Fellow Teamers -

I am working on a large (>1M SLOC) Ada95 project.  We are applying static analysis to help identify and remove sources of operational instability.  Our analysis has revealed numerous use-before-set problems.  Many of the problems are simple programming errors, but there are several pervasive problems which are not easily solved.  The reason is that the problems are related to parameter profiles for generics and access to subprogram types (callbacks), as will be illustrated shortly.  I need to understand which of these problems are near-term, must fix problems, and which can be worked later.  To that end, I would appreciate your insights on the language.  I have to say,  in over an hour of digging in the LRM I was unable to find a definitive statement.  Okay, on to the code.

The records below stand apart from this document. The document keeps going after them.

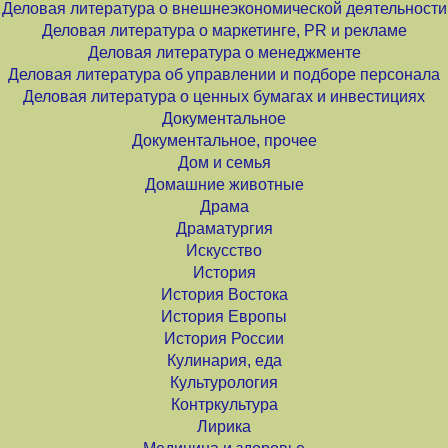
Деловая литература о внешнеэкономической деятельности
Деловая литература о маркетинге, PR и рекламе
Деловая литература о менеджменте
Деловая литература об управлении и подборе персонала
Деловая литература о ценных бумагах и инвестициях
Документальное
Документальное, прочее
Дом и семья
Домашние животные
Драма
Драматургия
Искусство
История
История Востока
История Европы
История России
Кулинария, еда
Культурология
Контркультура
Лирика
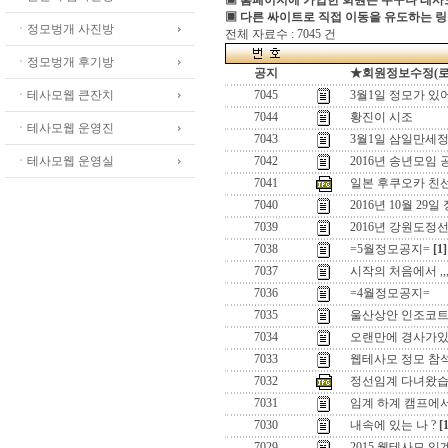
▣ 홈페이지에 가입한 회원은 누구나 테
▣ 다른 싸이트로 직접 이동을 유도하는 링
ㆍ정모벙개 사진방
전체 자료수 : 7045 건
ㆍ정모벙개 후기방
공지
★회원정보수정(로그인
ㆍ테사모웹 큰잔치
7045
3월1일 정모가 있
7044
황진이 시조
ㆍ테사모웹 운영진
7043
3월1일 삼일만세정
ㆍ테사모웹 운영실
7042
2016년 송년모임 
7041
일본 후쿠오카 친
7040
2016년 10월 29일
7039
2016년 강원도정
7038
=5월정모공지=
[1]
7037
시작의 처음에서 ,,
7036
=4월정모공지=
7035
울산상안 인조코
7034
오랜만에 경사가있어
7033
웹테사모 정모 참
7032
정선임계 다녀왔습
7031
임계 하계 캠프에
7030
내속에 있는 나 ?
[
7029
2015 웹테사모 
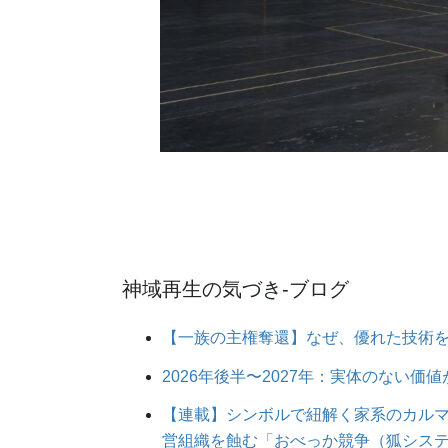
神域再生の気づき‐ブログ
【一族の主権奪還】なぜ、優れた技術
2026年後半〜2027年：実体のない
【連載】シンボルで紐解く家系のカルマ
営組織を蝕む「おべっか競争（狐シス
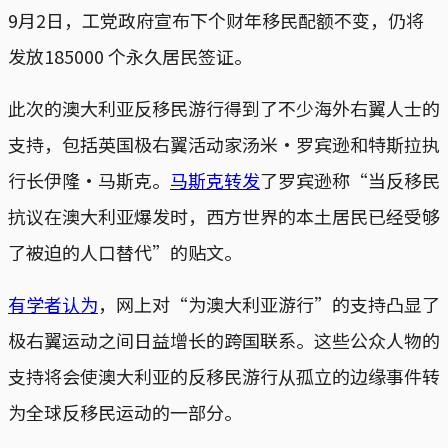
9月2日，工党政府宣布下个财年移民配额不变，仍将
发放185000 个永久居民签证。
此次的澳大利亚反移民游行得到了不少海外右翼人士的
支持，包括英国极右翼活动家汤米·罗宾逊和特斯拉执
行长伊隆·马斯克。
马斯克转发
了罗宾逊称“当反移民
抗议在澳大利亚爆发时，西方世界的本土居民已经受够
了被迫的人口替代”的贴文。
有学者认为
，网上对“为澳大利亚游行”的支持凸显了
极右翼运动之间日益增长的跨国联系。这些公众人物的
支持将会使澳大利亚的反移民游行从孤立的边缘事件转
为全球反移民运动的一部分。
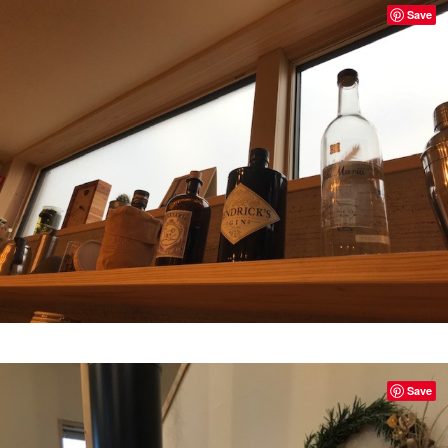
Save
Save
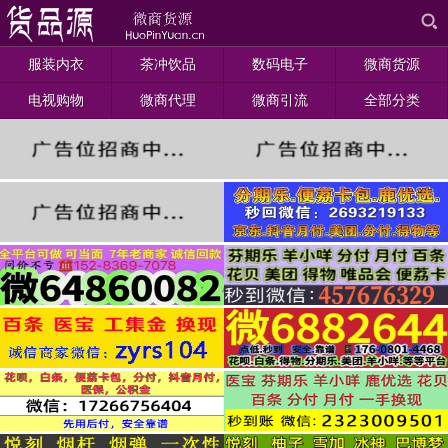
服装内衣
茶冲饮品
数码电子
微商货源
电视购物
微商代理
微商引流
全部分类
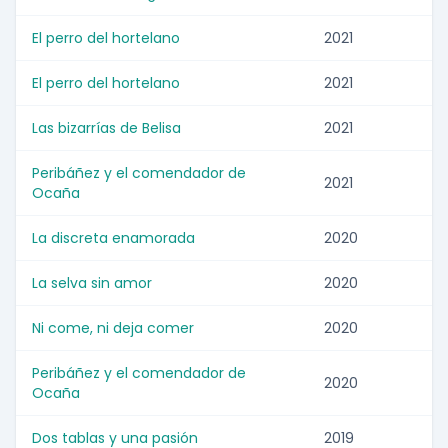
El perro del hortelano
2021
El perro del hortelano
2021
Las bizarrías de Belisa
2021
Peribáñez y el comendador de
2021
Ocaña
La discreta enamorada
2020
La selva sin amor
2020
Ni come, ni deja comer
2020
Peribáñez y el comendador de
2020
Ocaña
Dos tablas y una pasión
2019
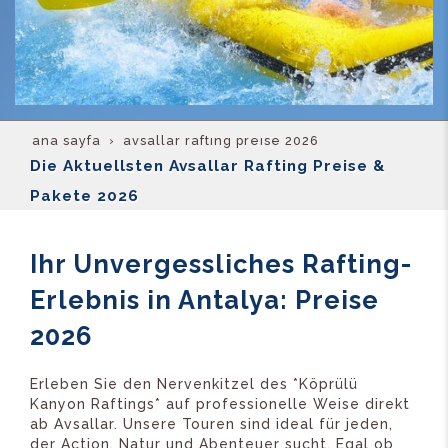
ana sayfa
avsallar rafting preise 2026
Die Aktuellsten Avsallar Rafting Preise &
Pakete 2026
Ihr Unvergessliches Rafting-
Erlebnis in Antalya: Preise
2026
Erleben Sie den Nervenkitzel des *Köprülü
Kanyon Raftings* auf professionelle Weise direkt
ab Avsallar. Unsere Touren sind ideal für jeden,
der Action, Natur und Abenteuer sucht. Egal ob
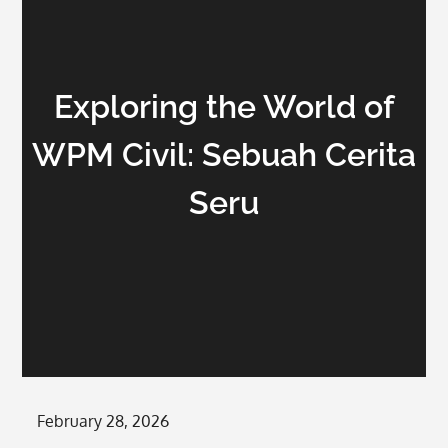
Exploring the World of
WPM Civil: Sebuah Cerita
Seru
Posted
February 28, 2026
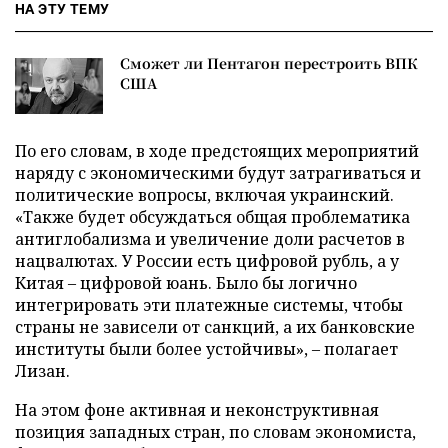
НА ЭТУ ТЕМУ
Сможет ли Пентагон перестроить ВПК
США
По его словам, в ходе предстоящих мероприятий
наряду с экономическими будут затрагиваться и
политические вопросы, включая украинский.
«Также будет обсуждаться общая проблематика
антиглобализма и увеличение доли расчетов в
нацвалютах. У России есть цифровой рубль, а у
Китая – цифровой юань. Было бы логично
интегрировать эти платежные системы, чтобы
страны не зависели от санкций, а их банковские
институты были более устойчивы», – полагает
Лизан.
На этом фоне активная и неконструктивная
позиция западных стран, по словам экономиста,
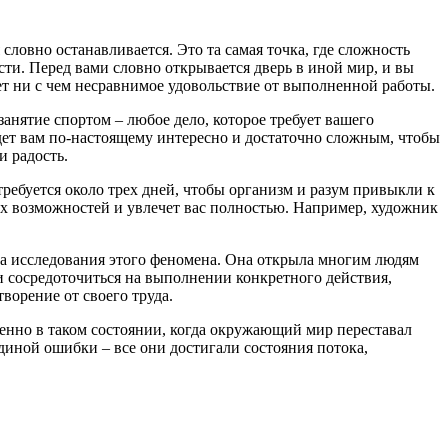
 словно останавливается. Это та самая точка, где сложность
ти. Перед вами словно открывается дверь в иной мир, и вы
сет ни с чем несравнимое удовольствие от выполненной работы.
анятие спортом – любое дело, которое требует вашего
удет вам по-настоящему интересно и достаточно сложным, чтобы
и радость.
требуется около трех дней, чтобы организм и разум привыкли к
их возможностей и увлечет вас полностью. Например, художник
на исследования этого феномена. Она открыла многим людям
и сосредоточиться на выполнении конкретного действия,
ворение от своего труда.
енно в таком состоянии, когда окружающий мир переставал
иной ошибки – все они достигали состояния потока,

> The first problem category is passing uninitialized variables to subprograms with "in out" parameters.  This is a potential problem if, inside the subprogram, the parameter is read before being set.  However, exceptions can still arise even if the parameter is not read.  Consider the following example:
>
> procedure Main2 is
>
>    type Color is (Red, Green);
>
>    procedure Initialize (P : in out Color) is
>    begin
>       P := Green;
>    end;
>
>    Var : Color;
>    Tar : Color range Red..Red;
>    Car : Color range Green..Green;
>
> begin
>
>    Initialize(Var);  -- GNAT 3.13p Does not raise exception
>    Initialize(Car);  -- GNAT 3.13p Raises Constraint_Error
>    Initialize(Tar);  -- GNAT 3.13p Raises Constraint_Error
>
> end;
>
Testing revealed no exceptions with pass-by-reference parameters. I need to understand when is this simply awful but unexceptional code, and when is it prone to exceptions.  In particular, can the first call  potentially raise exceptions on some other implementation?  RM 3.2.2(12) suggests why a pass-by-copy parameter could raise an exception, but then why don't all three calls raise Constraint_Error?  Are pass-by-reference parameters always immune to exceptions under these conditions?

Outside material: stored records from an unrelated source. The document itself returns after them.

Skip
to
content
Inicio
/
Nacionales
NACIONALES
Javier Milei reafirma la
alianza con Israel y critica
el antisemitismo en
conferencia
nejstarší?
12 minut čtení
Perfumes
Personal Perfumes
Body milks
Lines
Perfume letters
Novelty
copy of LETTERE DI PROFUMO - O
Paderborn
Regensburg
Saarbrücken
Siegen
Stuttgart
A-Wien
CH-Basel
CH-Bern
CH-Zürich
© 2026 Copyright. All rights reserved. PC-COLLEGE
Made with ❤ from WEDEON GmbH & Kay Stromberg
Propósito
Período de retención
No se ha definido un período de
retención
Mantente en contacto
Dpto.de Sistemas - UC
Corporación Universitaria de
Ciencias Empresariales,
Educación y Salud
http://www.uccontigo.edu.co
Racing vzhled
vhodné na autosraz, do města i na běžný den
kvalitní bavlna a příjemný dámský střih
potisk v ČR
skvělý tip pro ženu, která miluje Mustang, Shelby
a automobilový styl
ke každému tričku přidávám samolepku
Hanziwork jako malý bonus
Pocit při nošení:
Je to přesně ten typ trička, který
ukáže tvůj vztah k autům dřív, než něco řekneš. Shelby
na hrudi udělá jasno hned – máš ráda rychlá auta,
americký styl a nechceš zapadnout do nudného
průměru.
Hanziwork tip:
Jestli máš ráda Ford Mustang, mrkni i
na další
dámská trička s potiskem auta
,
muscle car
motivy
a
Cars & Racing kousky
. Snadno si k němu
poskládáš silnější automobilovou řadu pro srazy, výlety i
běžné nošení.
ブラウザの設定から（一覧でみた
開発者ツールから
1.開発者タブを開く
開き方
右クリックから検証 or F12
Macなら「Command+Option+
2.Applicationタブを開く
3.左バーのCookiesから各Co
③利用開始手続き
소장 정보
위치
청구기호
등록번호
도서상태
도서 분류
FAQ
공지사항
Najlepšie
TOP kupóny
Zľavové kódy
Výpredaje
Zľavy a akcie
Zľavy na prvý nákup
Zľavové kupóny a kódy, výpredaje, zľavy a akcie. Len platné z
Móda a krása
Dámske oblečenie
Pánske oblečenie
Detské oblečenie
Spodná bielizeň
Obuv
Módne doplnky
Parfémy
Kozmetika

> The second category of problems is failure to assign a value to an "out" parameter.  This is certainly a problem if the caller should try to use the result.  However, exceptions can still arise even if the parameter is not used.  Consider another example:
>
> procedure Main is
>
>    type Color is (Red, Green);
>
>    procedure Is_Broken (P : out Color) is
>    begin
>       null;
>    end;
>
>    Var : Color;
>    Tar : Color range Red..Red;
>    Car : Color range Green..Green;
>
> begin
>
>    Is_Broken(Var);  -- Does not raise exception
>    Is_Broken(Tar);  -- Does not raise exception
>    Is_Broken(Car);  -- Raises Constraint_Error
>
> end;
>
> The obvious solution is to always assign a value to the parameter, but this may not always be possible.  For example, we have generic containers with methods that can return a component and a validity flag.  If a component can not be returned, the container assigns nothing to the component parameter, and sets the validity parameter appropriately.  Unfortunately, the containers have no formal nil object in there specification, and therefor cannot return a safe value.  Again, to change a generic spec. can have significant ripple effect on other units.